↓↓↓

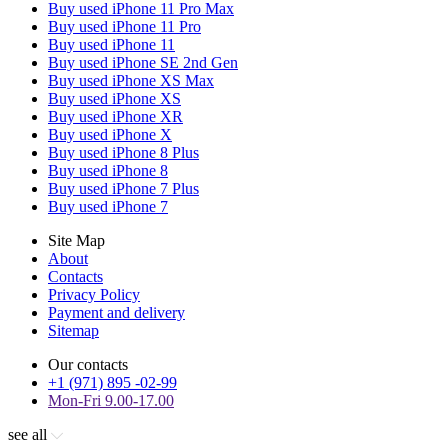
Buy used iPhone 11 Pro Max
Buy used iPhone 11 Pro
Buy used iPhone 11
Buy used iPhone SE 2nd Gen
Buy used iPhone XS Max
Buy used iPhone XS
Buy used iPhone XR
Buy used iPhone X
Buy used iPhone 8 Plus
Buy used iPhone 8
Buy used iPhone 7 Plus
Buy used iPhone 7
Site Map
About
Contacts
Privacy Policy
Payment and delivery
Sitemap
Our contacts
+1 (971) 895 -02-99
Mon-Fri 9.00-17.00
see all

↑↑↑
↓↓↓

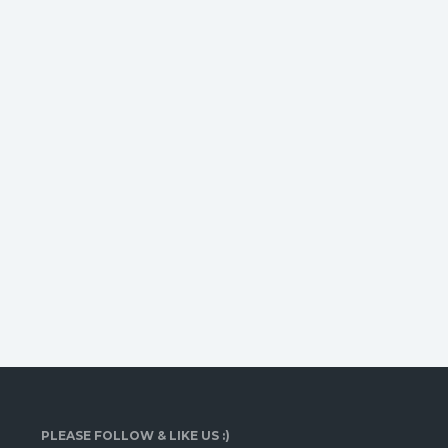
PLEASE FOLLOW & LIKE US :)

↑↑↑

* _Problem requirements_:
Report only how many lines in the entries above contain the string "used".

* _Answer box_:
12